P.A.: La questione è ancora in discussione. Il 30%-50% dovrebbe essere garantito dall’Unione europea, il resto dagli Stati membri. Di conseguenza i progetti con basi solide in diversi paesi hanno maggiori possibilità di aggiudicarsi il finanziamento.

swissinfo.ch: La Svizzera continua a non partecipare all’Unione euro, ma il suo statuto non sembra creare grandi problemi agli scienziati…

P.A.: Effettivamente per ora non vi sono troppi problemi, ma ciò vale se si considera soltanto la dimensione scientifica. Non va infatti dimenticato che all’orizzonte vi sono molte scadenze politiche: la catastrofe per la Confederazione sarebbe perdere improvvisamente il legame con l’Europa a causa della clausola-ghigliottina [se uno degli accordi bilaterali tra Svizzera e UE viene disdetto, lo stesso avviene automaticamente per tutti gli altri]. Per la scienza svizzera sarebbe drammatico.

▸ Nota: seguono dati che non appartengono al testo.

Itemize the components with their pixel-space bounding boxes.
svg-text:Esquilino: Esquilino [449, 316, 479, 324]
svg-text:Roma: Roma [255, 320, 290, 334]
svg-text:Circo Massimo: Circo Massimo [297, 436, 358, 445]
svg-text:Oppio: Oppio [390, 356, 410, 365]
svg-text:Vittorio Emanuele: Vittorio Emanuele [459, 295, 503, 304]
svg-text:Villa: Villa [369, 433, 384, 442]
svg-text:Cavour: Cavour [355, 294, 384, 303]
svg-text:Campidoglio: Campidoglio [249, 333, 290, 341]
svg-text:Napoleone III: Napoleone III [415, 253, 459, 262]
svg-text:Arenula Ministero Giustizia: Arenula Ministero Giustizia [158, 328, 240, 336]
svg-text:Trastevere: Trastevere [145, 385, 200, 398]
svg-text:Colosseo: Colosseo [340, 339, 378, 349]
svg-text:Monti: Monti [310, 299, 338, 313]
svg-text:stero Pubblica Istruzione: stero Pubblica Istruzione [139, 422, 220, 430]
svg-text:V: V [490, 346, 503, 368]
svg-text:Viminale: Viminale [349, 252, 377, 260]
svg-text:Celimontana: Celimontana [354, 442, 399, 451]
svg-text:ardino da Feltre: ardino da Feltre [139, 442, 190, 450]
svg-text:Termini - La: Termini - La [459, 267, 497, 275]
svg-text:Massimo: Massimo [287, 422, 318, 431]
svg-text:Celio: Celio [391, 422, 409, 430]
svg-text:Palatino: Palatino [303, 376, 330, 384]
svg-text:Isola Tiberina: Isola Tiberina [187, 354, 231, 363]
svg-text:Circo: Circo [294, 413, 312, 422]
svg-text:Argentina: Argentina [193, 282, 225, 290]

Dopo studi in medicina e scienze neurologiche alle Università di Friburgo e Ginevra, Patrick Aebischer è stato professore alla Brown University di Rhode Island (USA) e attualmente è membro di numerose organizzazioni scientifiche.

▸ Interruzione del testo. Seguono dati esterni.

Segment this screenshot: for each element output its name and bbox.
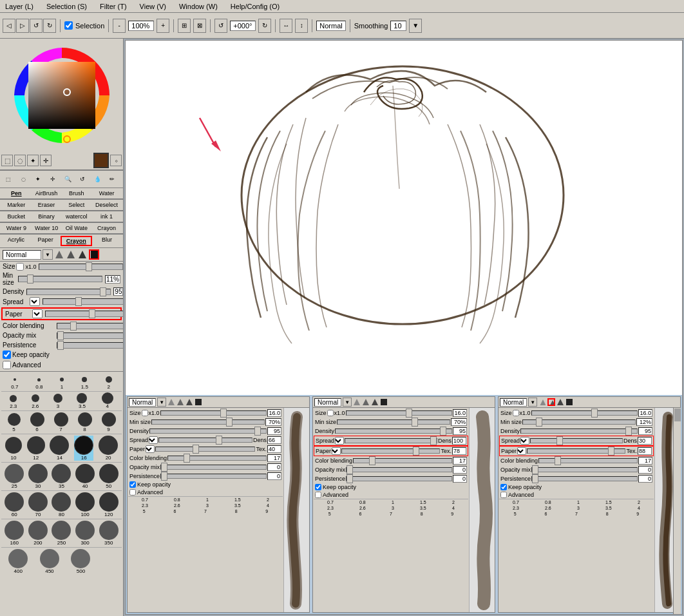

Tra queste: l’Accademia svizzera delle scienze tecniche, l’Accademia svizzera delle scienze mediche e l’Istituto americano di ingegneria medica e biologica. È inoltre fondatore di tre aziende di biotecnologia e fa parte del consiglio di amministrazione del Gruppo Lonza.

Dal 1° marzo 2000 presiede il Politecnico federale di Losanna.

Tecnologie future e emergenti(FET) è un programma europeo si sostegno alla ricerca nei settori legati alle tecnologie dell’informazione e della comunicazione.

In 22 anni questo programma ha cofinanziato 526 progetti con un budget in continua crescita (370 milioni di euro per il periodo 2007 – 2011).

Lo scopo è di sostenere ricerche “a lungo termine e ad alto rischio”, che “potrebbero trasformare radicalmente le basi scientifiche e tecnologiche della società di domani”.

Flagship. La Commissione europea sceglierà l’anno prossimo due progetti, ciascuno dei quali riceverà un miliardo di franchi su un periodo di 10 anni (100 milioni all’anno).

Questi progetti su grande scala dovranno essere visionari, ma fondati scientificamente, politicamente sostenibili e finanziariamente solidi. Devono inoltre avere il potenziale per fornire “soluzioni ad alcune delle più grandi sfide della società”.